Repeat all of the data word for word so that only the pictures are missing from the copy.
=======
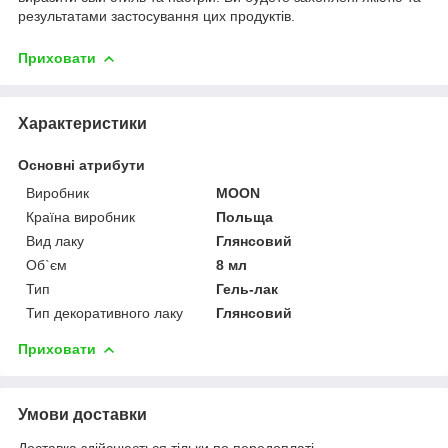
результатами застосування цих продуктів.
Приховати
Характеристики
Основні атрибути
Виробник
MOON
Країна виробник
Польща
Вид лаку
Глянсовий
Об`єм
8 мл
Тип
Гель-лак
Тип декоративного лаку
Глянсовий
Приховати
Умови доставки
Доставка здійснюється тільки по передоплаті.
=======
* [RESPONSE]:
результатами застосування цих продуктів.
Приховати
Характеристики
Основні атрибути
Виробник
MOON
Країна виробник
Польща
Вид лаку
Глянсовий
Об`єм
8 мл
Тип
Гель-лак
Тип декоративного лаку
Глянсовий
Приховати
Умови доставки
Доставка здійснюється тільки по передоплаті.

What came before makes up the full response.